Berita

Perdana Menteri Malaysia Anwar Ibrahim menghadiri Kenduri Rakyat di Tambun, Ipoh, sebelum mengumumkan kabinet/Net

Dahlan Iskan

Cinta Pengkhianat

MINGGU, 04 DESEMBER 2022 | 04:27 WIB | OLEH: DAHLAN ISKAN

PUN yang sangat mencintai Anwar Ibrahim sendiri: marah.

Di Malaysia ada yang disebut koalisi Bersih. Mereka terdiri dari para intelektual yang muak pada praktik korupsi di Malaysia. Mereka aktivis. Bukan politisi. Mereka demo. Dibubarkan. Demo. Dibubarkan.

Koalisi Bersih itulah yang membuat Partai Keadilan Rakyat (PKR) sangat populer. PKR menjadi simbol partai bersih. Otomatis Anwar ikut jadi lambang anti korupsi. Anwar adalah pendiri PKR.

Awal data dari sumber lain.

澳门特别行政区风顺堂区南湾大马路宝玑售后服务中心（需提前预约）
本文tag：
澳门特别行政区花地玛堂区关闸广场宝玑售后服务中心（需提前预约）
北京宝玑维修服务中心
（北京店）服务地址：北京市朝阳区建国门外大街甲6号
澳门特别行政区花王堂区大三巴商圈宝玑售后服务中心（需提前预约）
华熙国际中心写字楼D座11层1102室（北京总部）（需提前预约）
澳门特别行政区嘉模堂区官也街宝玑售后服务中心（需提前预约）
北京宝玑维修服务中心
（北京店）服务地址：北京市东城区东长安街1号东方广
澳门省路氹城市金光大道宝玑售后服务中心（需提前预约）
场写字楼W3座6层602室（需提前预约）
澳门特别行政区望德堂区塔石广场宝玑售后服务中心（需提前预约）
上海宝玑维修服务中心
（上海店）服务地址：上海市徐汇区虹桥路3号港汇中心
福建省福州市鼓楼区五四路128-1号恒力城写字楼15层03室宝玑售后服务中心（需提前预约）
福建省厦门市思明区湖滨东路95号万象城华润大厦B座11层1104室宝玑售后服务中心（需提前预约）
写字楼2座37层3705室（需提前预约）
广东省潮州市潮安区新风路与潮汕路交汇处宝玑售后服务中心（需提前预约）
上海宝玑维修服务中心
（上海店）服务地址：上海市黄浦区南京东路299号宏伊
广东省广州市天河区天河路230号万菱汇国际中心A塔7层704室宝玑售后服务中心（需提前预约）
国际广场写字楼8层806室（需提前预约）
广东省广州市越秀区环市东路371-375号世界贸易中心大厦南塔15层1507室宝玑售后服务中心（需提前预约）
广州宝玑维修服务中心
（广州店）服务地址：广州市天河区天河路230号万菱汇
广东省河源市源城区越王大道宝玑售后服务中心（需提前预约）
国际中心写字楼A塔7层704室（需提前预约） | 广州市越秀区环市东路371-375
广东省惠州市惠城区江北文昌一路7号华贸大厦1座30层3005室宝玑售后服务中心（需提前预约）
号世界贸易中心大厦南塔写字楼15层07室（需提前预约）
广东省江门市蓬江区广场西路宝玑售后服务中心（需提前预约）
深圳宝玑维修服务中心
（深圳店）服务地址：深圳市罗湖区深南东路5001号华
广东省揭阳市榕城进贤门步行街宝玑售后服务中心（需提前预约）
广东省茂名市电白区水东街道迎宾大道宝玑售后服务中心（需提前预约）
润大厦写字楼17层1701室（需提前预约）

Partai Tionghoa militan, DAP, bergabung ke PKR. Mereka mendirikan koalisi politik Pakatan Harapan. Mereka mendeklarasikan satu perjuangan: anti korupsi sampai mati.

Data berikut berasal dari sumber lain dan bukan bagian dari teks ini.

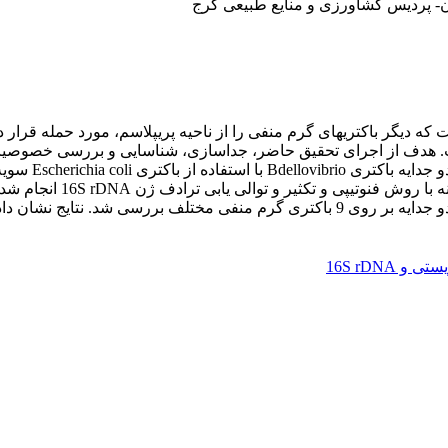
ن- پردیس کشاورزی و منایع طبیعی کرج
Bdellovibrio b یک باکتری شکارگر است که دیگر باکتریهای گرم منفی را از ناحیه پریپلاسم
 و 16S rDNA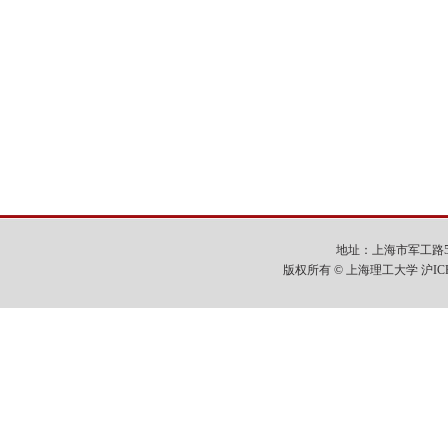
地址：上海市军工路516号
版权所有 © 上海理工大学 沪IC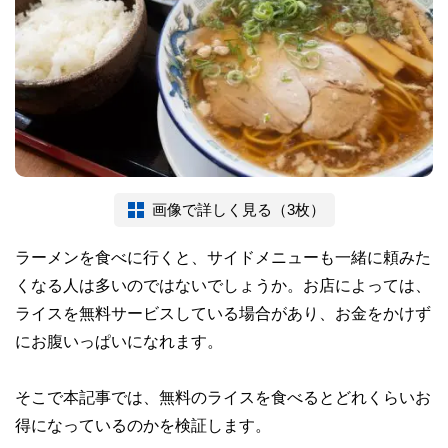
画像で詳しく見る（3枚）
ラーメンを食べに行くと、サイドメニューも一緒に頼みた
くなる人は多いのではないでしょうか。お店によっては、
ライスを無料サービスしている場合があり、お金をかけず
にお腹いっぱいになれます。
そこで本記事では、無料のライスを食べるとどれくらいお
得になっているのかを検証します。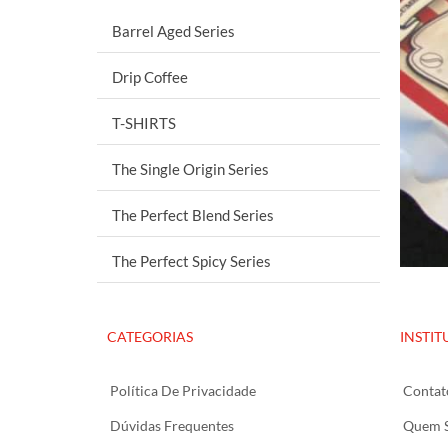
Barrel Aged Series
Drip Coffee
T-SHIRTS
The Single Origin Series
The Perfect Blend Series
The Perfect Spicy Series
CATEGORIAS
INSTIT
Política De Privacidade
Contat
Dúvidas Frequentes
Quem 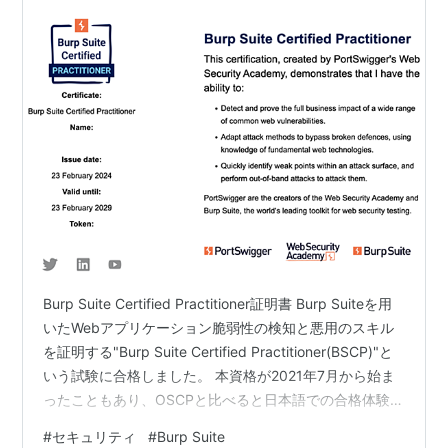
Burp Suite Certified Practitioner証明書 Burp Suiteを用
いたWebアプリケーション脆弱性の検知と悪用のスキル
を証明する"Burp Suite Certified Practitioner(BSCP)"と
いう試験に合格しました。 本資格が2021年7月から始ま
ったこともあり、OSCPと比べると日本語での合格体験記
が少ないので、人生で初めてにはなりますが合格体験記
#
セキュリティ
#
Burp Suite
を書いていこうと思います。 本記事よりもわかりやすい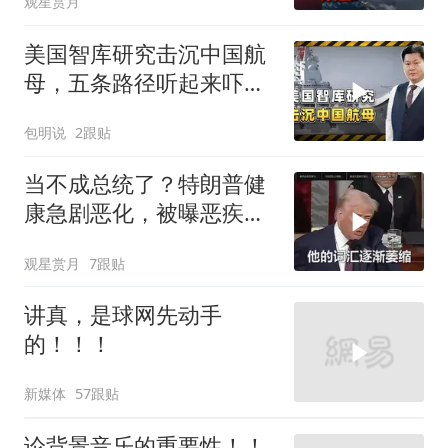
观星赏月
美国智库研究击沉中国航
母，五条路径听起来吓
人，实则凑数的多
包明说
2跟贴
当不成总统了？特朗普健
康急剧恶化，被曝恶疾缠
身，比拜登还严重
观星赏月
7跟贴
讲真，是球网先动手
的！！！
新媒体
57跟贴
论背景音乐的重要性！！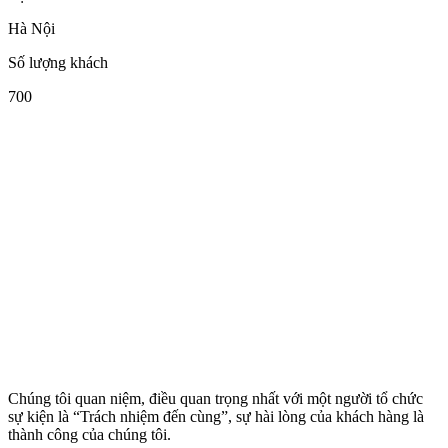
Hà Nội
Số lượng khách
700
Chúng tôi quan niệm, điều quan trọng nhất với một người tổ chức
sự kiện là “Trách nhiệm đến cùng”, sự hài lòng của khách hàng là
thành công của chúng tôi.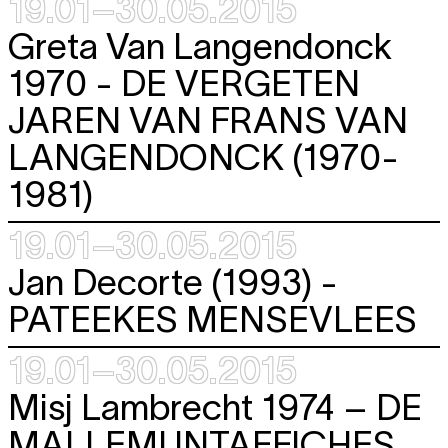
19.01–30.05.2015
Greta Van Langendonck
1970 -
DE VERGETEN
JAREN VAN FRANS VAN
LANGENDONCK (1970-
1981)
19.01–30.05.2015
Jan Decorte (1993) -
PATEEKES MENSEVLEES
19.01–30.05.2015
Misj Lambrecht 1974 –
DE
MALLEMUNTAFFICHES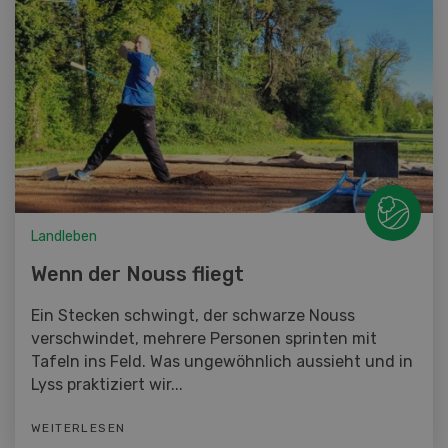
Landleben
Wenn der Nouss fliegt
Ein Stecken schwingt, der schwarze Nouss
verschwindet, mehrere Personen sprinten mit
Tafeln ins Feld. Was ungewöhnlich aussieht und in
Lyss praktiziert wir...
WEITERLESEN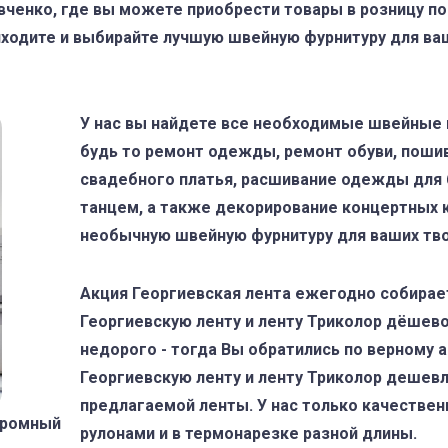
вченко, где вы можете приобрести товары в розницу по
иходите и выбирайте лучшую швейную фурнитуру для ва
У нас вы найдете все необходимые швейные 
будь то ремонт одежды, ремонт обуви, поши
свадебного платья, расшивание одежды для 
танцем, а также декорирование концертных 
необычную швейную фурнитуру для ваших тво
Акция Георгиевская лента ежегодно собирае
Георгиевскую ленту и ленту Триколор дёшево
недорого - тогда Вы обратились по верному ад
Георгиевскую ленту и ленту Триколор дешевл
предлагаемой ленты. У нас только качествен
громный
рулонами и в термонарезке разной длины.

Ternyata, kemarin, Anwar justru mengangkat simbol korupsi  menjadi wakil perdana menteri: Ahmad Zahid Hamidi. Ia ketua UMNO. Ia lagi tersangkut perkara korupsi. Tidak kaleng-kaleng: 47 perkara. Bukan uang negara. Itu uang yayasan yang ia dirikan: Yayasan Akalbudi.

Koalisi Bersih langsung bikin pernyataan kekecewaan. Itu, katanya, indikasi Anwar kurang komit pada upaya pemberantasan korupsi.

Ada satu lagi kekecewaan Bersih: kenapa Anwar merangkap jabatan menteri keuangan. Itu, kata Bersih, menghilangkan prinsip check and balance dalam pemerintahan. Bersih pun mengingatkan: perangkapan jabatan seperti itulah yang membuat Malaysia mencatatkan diri sebagai pemegang rekor korupsi terbesar di dunia. Yakni ketika Perdana Menteri Najib Razak merangkap menteri keuangan. Uang negara sebesar sekitar Rp 100 triliun, lenyap di tangan Najib Razak. Yang makan uang terbanyak Anda sudah tahu: Jho Low, orang Penang kepercayaan Najib. Sekarang Najib di penjara. Jho Low masih bergentayangan entah di mana.

Lawan utama Bersih adalah Najib Razak dengan UMNO-nya. Ketika Najib runtuh, ketua UMNO dipegang wakil Najib saat itu: Ahmad Zahid Hamidi. Dan kini Hamidi jadi wakil Anwar di kantor perdana menteri.

Bersih sungguh cinta Anwar. Kini Bersih seperti dibunuh Anwar dengan cintanya.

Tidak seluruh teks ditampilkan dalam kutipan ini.